Nicolay Duque-Robayo is a senior art history and philosophy double major, focusing on Modern and Contemporary art in Europe and America.

Art Hist student

Under the direction of Dr. Steven Mansbach, they are currently writing their honors thesis on the advent of photography between the wars in the Soviet Union and Eastern Europe. Here is what they write about their internship experience this summer:

This past summer I participated in the Summer Research Institute conducted by the Ronald E. McNair Post-Baccalaureate Achievement Program. The institute’s mission is to help its scholars develop the research and writing skills they need for graduate school. Under the guidance of Dr. Joshua Shannon and Cecilia Wichmann, my research was directed towards the work of the German photographer Andreas Gursky. Through his photography, Gursky illustrates how a late capitalist society constructs fictional environments that are indistinguishable from reality. His work Singapore II (1997), a photograph in the permanent collection of the National Gallery of Art, illustrates the inside of a building complex in what is presumed to be Singapore. However, through a close analysis of the image, it becomes apparent that the artist has seamlessly, digitally manipulated the image to extend the building to the point of structural incongruity. Gursky prompts the audience of his works to examine the world around them, just as they are asked to examine his work.
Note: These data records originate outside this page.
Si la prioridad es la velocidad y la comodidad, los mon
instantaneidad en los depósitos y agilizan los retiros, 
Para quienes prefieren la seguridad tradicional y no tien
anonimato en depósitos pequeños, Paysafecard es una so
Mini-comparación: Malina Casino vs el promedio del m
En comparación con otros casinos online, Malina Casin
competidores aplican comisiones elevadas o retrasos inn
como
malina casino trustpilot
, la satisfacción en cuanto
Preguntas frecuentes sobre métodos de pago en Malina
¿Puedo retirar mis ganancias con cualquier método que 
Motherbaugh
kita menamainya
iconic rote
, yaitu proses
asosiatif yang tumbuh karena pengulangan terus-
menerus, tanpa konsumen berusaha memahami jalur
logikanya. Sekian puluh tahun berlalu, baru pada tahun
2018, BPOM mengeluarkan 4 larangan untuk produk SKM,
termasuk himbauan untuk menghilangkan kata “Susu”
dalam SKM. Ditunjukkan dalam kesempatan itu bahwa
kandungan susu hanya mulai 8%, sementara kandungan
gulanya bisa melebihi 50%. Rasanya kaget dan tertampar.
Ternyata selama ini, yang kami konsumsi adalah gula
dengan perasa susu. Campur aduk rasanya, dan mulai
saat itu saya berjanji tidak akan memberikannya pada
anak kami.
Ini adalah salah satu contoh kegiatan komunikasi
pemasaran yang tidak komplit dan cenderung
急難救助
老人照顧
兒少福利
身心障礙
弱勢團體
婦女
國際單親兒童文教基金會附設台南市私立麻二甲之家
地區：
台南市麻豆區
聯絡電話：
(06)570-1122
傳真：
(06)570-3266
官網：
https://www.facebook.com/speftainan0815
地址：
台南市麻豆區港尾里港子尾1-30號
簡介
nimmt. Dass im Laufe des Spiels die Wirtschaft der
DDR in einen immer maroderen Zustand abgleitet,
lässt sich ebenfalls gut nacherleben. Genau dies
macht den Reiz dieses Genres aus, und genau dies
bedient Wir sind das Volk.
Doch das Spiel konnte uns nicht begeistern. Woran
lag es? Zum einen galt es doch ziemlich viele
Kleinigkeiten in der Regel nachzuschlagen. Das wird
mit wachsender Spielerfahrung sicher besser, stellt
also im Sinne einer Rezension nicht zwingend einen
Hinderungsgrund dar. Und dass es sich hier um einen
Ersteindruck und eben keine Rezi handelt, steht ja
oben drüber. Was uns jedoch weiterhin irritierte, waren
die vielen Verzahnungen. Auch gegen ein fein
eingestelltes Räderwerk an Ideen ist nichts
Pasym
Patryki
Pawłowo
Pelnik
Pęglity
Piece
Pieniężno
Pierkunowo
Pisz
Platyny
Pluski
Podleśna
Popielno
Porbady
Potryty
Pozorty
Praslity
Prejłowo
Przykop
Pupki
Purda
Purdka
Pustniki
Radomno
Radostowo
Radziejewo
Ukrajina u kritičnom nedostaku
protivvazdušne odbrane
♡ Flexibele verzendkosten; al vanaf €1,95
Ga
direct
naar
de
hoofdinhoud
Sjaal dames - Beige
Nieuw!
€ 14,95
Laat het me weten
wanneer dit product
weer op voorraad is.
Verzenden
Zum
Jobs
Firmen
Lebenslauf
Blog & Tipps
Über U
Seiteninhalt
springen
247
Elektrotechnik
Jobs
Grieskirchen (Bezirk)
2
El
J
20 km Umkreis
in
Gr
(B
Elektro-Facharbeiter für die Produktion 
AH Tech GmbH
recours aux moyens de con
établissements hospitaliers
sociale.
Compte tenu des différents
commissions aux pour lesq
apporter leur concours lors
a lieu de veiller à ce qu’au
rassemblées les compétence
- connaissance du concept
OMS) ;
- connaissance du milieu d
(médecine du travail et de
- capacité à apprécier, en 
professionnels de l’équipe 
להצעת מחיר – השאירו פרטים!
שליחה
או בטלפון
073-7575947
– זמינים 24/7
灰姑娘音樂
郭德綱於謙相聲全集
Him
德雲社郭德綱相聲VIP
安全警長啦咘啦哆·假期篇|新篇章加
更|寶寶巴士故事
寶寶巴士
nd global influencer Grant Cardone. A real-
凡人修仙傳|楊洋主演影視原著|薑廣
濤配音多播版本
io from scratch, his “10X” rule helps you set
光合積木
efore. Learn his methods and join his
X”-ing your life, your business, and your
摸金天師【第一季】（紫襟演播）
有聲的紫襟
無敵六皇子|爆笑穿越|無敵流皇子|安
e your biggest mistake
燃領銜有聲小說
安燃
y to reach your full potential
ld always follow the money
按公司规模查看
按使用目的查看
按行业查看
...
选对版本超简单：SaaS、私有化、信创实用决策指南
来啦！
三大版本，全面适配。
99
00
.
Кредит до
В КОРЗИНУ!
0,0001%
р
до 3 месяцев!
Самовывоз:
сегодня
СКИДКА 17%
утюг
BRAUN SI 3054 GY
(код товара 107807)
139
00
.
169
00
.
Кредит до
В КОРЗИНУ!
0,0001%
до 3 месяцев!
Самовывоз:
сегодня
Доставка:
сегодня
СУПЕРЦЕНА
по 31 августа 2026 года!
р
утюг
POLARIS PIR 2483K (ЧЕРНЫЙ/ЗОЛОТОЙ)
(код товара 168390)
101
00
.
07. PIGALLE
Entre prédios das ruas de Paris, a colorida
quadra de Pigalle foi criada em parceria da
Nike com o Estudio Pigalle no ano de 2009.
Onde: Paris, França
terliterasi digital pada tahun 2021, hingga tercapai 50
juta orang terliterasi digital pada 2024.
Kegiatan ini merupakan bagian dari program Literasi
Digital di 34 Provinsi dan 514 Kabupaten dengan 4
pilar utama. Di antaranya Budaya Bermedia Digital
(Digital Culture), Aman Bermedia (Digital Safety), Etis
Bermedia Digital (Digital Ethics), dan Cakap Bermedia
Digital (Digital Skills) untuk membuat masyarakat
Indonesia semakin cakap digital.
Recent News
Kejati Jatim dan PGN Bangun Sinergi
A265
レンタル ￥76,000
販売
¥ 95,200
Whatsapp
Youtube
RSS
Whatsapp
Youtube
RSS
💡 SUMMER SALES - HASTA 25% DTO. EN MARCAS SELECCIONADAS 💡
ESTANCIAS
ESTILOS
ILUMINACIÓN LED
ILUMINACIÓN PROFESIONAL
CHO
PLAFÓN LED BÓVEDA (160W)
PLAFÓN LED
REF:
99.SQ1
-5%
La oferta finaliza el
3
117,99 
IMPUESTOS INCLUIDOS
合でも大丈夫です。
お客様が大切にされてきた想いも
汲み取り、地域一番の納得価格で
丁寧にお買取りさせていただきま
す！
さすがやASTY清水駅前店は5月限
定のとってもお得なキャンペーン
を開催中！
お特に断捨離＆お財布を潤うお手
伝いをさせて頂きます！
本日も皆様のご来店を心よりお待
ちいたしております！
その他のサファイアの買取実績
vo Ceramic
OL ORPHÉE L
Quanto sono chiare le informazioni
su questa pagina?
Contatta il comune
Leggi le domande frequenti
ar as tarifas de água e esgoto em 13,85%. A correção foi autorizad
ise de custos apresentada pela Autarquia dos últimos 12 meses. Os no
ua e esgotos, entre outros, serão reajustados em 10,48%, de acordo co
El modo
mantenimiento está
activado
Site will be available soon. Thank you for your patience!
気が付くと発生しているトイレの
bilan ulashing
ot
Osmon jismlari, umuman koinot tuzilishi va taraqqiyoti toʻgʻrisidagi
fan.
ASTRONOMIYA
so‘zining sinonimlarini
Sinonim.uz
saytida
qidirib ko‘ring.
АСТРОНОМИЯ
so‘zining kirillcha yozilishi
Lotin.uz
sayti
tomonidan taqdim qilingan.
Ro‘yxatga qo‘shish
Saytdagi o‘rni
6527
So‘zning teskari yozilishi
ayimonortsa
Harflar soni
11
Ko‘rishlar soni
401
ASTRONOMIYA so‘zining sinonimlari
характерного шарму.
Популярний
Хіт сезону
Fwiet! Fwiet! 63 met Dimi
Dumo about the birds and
Being one of the two humanities participants at the McNair Research Institute, the skills and knowledge that I’ve acquired as an Art History major allowed me to contribute greatly to the academic challenges that my cohort faced. By critically engaging with the texts presented to us, as well as considering the socio-political factors that undergirded these works, I contributed a different perspective that my peers had not been exposed to.